START Source data
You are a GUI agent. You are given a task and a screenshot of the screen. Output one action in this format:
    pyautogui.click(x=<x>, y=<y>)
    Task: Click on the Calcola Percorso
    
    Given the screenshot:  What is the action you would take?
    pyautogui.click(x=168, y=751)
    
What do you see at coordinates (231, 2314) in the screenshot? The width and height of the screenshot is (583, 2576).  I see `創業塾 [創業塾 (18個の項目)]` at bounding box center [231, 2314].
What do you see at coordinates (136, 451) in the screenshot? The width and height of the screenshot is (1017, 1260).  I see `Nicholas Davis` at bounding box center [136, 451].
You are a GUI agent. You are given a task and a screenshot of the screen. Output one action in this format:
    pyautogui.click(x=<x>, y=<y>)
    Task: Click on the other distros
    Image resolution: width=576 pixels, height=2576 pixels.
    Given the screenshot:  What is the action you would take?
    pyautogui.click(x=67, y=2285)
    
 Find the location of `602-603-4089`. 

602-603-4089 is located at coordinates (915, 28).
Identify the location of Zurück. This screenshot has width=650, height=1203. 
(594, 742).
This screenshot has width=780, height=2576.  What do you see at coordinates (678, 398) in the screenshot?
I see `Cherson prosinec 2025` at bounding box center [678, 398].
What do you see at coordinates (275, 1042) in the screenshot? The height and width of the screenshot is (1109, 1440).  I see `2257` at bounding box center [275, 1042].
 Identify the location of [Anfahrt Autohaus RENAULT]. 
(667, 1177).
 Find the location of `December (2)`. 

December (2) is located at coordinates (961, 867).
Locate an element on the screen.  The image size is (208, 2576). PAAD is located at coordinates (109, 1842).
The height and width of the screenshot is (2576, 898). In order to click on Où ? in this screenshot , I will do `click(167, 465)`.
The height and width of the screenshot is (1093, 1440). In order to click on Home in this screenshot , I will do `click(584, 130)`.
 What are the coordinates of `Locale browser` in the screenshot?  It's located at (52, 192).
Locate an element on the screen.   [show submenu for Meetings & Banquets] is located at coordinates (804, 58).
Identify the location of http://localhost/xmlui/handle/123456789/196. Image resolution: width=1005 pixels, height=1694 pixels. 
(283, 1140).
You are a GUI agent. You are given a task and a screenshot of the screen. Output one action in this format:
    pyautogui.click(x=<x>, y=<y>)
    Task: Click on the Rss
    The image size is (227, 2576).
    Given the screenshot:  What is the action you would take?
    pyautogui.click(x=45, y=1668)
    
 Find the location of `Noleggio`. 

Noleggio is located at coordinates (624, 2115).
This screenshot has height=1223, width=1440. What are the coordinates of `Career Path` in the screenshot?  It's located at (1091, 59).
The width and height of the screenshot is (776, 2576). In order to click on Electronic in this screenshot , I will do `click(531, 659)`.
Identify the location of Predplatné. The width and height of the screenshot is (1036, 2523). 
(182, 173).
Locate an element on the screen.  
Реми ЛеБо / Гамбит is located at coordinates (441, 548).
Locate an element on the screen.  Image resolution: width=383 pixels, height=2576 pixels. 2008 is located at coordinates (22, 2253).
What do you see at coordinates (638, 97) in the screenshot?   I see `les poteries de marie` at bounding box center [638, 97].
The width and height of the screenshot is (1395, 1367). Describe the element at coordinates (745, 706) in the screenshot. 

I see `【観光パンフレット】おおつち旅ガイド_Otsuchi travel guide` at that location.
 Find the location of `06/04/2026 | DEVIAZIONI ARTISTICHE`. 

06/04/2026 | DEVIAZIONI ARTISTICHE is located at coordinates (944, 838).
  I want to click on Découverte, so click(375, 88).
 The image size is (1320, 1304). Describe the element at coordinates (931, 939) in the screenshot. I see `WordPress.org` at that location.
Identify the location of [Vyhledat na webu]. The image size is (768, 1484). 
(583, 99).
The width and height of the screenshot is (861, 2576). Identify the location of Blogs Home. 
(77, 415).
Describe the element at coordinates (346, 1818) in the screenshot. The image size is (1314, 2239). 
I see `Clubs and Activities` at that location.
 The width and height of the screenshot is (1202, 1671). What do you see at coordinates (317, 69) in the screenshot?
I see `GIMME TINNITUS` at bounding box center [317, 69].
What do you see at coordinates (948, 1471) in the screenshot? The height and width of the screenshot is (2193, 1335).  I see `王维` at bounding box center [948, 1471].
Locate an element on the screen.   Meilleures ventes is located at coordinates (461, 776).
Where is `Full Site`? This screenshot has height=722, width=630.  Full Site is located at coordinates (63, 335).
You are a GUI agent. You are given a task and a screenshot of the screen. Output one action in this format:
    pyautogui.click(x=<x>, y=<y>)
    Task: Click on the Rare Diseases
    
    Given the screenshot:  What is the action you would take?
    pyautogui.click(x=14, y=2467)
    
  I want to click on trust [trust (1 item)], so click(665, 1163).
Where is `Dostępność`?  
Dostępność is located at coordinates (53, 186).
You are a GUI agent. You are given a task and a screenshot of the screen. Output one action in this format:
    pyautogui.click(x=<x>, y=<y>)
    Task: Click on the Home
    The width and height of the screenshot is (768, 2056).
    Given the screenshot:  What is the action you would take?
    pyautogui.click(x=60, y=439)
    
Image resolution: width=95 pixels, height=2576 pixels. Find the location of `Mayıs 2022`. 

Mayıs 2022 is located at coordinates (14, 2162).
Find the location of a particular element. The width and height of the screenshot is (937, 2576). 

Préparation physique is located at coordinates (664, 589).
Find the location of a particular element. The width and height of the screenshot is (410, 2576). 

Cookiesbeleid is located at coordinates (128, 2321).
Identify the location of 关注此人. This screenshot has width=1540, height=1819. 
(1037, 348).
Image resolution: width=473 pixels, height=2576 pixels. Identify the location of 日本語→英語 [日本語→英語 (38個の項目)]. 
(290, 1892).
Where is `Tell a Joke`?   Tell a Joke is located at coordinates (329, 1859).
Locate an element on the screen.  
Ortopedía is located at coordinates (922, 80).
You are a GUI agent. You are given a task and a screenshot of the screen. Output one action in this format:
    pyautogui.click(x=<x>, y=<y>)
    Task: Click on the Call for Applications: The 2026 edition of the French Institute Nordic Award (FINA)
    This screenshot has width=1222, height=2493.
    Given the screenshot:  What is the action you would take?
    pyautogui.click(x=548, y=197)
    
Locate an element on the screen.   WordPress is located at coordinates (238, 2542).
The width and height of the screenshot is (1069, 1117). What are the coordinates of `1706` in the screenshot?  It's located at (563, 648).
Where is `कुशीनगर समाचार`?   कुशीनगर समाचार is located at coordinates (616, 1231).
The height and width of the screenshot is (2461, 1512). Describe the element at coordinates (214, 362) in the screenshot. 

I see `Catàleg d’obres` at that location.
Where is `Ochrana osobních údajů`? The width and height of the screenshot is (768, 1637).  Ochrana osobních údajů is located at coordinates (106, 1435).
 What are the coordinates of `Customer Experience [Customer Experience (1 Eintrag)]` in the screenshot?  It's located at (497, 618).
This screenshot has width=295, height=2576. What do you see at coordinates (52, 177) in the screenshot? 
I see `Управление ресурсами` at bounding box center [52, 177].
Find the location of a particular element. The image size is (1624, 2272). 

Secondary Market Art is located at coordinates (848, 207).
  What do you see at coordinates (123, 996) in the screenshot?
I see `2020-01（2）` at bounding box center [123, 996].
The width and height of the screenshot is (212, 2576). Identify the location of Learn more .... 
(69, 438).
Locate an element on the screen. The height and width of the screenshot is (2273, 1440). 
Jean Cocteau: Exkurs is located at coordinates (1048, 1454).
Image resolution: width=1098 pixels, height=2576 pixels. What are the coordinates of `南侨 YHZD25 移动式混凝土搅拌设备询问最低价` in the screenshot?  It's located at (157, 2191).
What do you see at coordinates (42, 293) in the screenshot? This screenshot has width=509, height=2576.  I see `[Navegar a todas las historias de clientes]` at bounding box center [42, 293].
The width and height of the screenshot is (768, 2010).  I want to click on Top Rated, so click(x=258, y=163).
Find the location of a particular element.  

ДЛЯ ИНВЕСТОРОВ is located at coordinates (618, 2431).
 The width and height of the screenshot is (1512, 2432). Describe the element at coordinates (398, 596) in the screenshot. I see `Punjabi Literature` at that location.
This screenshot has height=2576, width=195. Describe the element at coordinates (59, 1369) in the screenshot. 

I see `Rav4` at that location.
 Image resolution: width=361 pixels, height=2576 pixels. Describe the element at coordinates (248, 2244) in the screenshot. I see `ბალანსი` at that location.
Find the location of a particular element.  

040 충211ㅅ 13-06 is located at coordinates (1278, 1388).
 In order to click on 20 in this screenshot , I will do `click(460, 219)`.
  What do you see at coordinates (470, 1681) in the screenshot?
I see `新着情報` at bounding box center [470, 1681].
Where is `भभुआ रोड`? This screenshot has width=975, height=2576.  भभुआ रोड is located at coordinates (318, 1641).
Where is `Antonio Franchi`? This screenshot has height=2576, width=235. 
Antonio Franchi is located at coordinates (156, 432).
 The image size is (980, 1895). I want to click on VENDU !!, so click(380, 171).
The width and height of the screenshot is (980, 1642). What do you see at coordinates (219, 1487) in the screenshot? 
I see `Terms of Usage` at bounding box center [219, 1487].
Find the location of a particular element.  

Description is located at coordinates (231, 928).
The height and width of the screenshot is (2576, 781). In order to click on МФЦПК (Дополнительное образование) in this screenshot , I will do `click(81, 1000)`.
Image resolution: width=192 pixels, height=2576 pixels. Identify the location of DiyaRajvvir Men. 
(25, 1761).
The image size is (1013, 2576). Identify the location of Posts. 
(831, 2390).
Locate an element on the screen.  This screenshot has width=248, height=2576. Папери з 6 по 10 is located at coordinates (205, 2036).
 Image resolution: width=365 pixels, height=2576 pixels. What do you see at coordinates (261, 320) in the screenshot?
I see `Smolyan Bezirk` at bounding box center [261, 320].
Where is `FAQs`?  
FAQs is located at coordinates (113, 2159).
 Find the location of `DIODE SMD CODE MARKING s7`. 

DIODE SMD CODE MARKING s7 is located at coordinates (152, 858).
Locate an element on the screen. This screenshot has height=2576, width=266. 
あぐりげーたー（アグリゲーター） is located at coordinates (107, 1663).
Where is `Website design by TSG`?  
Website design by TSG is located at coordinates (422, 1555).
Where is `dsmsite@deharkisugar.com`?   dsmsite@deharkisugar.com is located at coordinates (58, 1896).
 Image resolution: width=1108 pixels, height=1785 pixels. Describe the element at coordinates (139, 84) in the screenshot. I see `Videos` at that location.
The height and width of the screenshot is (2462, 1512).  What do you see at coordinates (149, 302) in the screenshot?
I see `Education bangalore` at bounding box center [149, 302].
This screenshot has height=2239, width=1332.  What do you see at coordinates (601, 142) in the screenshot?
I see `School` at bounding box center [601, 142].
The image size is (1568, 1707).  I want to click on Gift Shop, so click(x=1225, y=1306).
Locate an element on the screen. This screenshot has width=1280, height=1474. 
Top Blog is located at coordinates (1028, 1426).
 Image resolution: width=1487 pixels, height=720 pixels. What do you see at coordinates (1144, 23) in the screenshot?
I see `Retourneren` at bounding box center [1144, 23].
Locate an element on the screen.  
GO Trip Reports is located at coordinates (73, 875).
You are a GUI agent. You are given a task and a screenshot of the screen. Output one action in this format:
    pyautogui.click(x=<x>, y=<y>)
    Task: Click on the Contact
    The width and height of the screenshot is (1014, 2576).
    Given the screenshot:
END Source data
Take the entries above and copy them exactly from the first line through the line with "The height and width of the screenshot is (2576, 898)."; leave out every line after it.

### Exercise answer
You are a GUI agent. You are given a task and a screenshot of the screen. Output one action in this format:
    pyautogui.click(x=<x>, y=<y>)
    Task: Click on the Calcola Percorso
    
    Given the screenshot:  What is the action you would take?
    pyautogui.click(x=168, y=751)
    
What do you see at coordinates (231, 2314) in the screenshot? The width and height of the screenshot is (583, 2576).  I see `創業塾 [創業塾 (18個の項目)]` at bounding box center [231, 2314].
What do you see at coordinates (136, 451) in the screenshot? The width and height of the screenshot is (1017, 1260).  I see `Nicholas Davis` at bounding box center [136, 451].
You are a GUI agent. You are given a task and a screenshot of the screen. Output one action in this format:
    pyautogui.click(x=<x>, y=<y>)
    Task: Click on the other distros
    Image resolution: width=576 pixels, height=2576 pixels.
    Given the screenshot:  What is the action you would take?
    pyautogui.click(x=67, y=2285)
    
 Find the location of `602-603-4089`. 

602-603-4089 is located at coordinates (915, 28).
Identify the location of Zurück. This screenshot has width=650, height=1203. 
(594, 742).
This screenshot has width=780, height=2576.  What do you see at coordinates (678, 398) in the screenshot?
I see `Cherson prosinec 2025` at bounding box center [678, 398].
What do you see at coordinates (275, 1042) in the screenshot? The height and width of the screenshot is (1109, 1440).  I see `2257` at bounding box center [275, 1042].
 Identify the location of [Anfahrt Autohaus RENAULT]. 
(667, 1177).
 Find the location of `December (2)`. 

December (2) is located at coordinates (961, 867).
Locate an element on the screen.  The image size is (208, 2576). PAAD is located at coordinates (109, 1842).
The height and width of the screenshot is (2576, 898). In order to click on Où ? in this screenshot , I will do `click(167, 465)`.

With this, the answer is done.